### YOUR OBJECTIVE:
Return, from the lines below, each one that includes the word "JSON".

### EXTRACTED INFORMATION:
******************************

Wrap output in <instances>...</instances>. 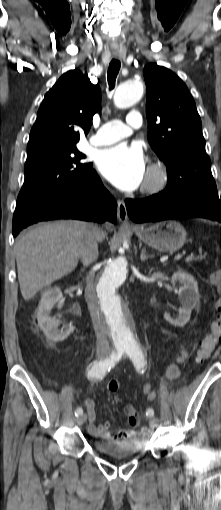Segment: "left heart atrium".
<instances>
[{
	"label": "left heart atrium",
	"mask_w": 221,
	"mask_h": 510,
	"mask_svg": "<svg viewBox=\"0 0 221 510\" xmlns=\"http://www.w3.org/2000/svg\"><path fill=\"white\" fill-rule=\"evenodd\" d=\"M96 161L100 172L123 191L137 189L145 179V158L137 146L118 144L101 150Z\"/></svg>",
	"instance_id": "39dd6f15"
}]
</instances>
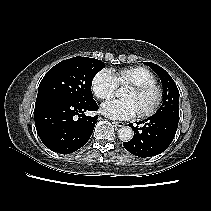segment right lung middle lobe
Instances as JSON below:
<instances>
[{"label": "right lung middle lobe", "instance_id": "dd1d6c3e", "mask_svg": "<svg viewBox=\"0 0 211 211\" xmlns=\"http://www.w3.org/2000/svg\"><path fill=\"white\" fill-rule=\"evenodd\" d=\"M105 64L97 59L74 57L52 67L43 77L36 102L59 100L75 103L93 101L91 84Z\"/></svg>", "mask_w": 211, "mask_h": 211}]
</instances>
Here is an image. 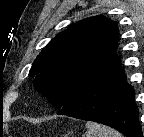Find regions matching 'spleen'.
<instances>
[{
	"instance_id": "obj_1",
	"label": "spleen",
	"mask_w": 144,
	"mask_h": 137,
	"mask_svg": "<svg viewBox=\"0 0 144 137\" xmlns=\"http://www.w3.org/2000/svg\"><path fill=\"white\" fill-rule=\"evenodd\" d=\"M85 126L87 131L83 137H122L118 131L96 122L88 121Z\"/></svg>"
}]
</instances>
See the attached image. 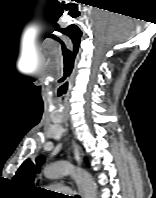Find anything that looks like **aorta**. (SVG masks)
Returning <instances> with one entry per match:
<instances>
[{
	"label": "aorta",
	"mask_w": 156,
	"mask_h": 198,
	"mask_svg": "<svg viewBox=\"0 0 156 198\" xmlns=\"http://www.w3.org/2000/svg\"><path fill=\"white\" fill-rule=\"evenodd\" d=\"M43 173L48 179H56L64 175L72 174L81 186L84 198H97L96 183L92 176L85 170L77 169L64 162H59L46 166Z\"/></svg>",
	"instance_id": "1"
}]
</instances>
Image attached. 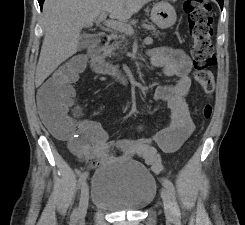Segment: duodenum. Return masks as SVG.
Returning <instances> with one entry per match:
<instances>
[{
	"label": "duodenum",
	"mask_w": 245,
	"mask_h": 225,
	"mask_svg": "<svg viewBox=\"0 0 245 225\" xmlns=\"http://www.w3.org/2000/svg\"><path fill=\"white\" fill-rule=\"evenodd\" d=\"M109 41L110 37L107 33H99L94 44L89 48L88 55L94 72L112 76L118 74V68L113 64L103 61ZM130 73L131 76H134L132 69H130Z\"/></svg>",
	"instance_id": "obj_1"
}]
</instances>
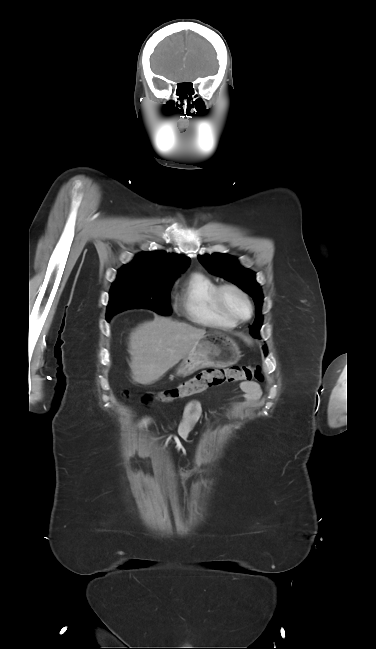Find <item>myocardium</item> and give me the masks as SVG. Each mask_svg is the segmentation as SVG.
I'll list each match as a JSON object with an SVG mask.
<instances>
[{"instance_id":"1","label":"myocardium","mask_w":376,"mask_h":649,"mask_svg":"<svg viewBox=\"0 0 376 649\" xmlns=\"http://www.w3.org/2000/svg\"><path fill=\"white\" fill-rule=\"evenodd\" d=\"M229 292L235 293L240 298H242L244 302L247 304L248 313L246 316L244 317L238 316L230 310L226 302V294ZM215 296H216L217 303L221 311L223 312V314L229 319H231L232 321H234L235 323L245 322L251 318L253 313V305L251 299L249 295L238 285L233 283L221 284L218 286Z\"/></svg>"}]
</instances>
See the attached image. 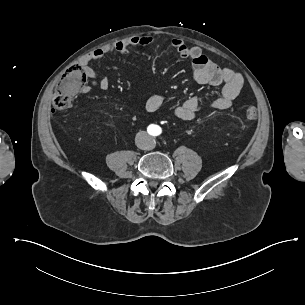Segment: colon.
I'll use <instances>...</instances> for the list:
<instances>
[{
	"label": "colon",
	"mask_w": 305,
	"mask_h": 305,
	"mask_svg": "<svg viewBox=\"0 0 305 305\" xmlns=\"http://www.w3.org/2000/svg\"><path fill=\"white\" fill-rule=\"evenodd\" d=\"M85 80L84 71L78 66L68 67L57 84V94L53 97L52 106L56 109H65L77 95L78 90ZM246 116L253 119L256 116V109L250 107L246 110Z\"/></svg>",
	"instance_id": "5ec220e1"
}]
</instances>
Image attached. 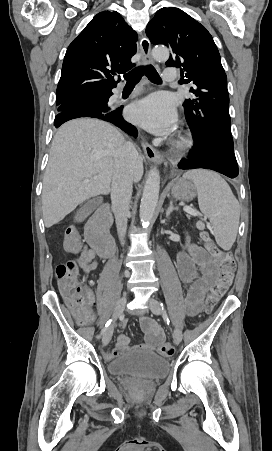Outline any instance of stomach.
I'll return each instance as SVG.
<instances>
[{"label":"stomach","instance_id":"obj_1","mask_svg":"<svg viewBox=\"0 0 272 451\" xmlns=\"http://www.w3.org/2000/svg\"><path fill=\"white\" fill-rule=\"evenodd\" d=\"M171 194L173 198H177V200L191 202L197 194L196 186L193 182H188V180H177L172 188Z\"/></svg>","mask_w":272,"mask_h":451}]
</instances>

******************************

### ANSWER TO THE PROBLEM:
Instances as JSON below:
I'll list each match as a JSON object with an SVG mask.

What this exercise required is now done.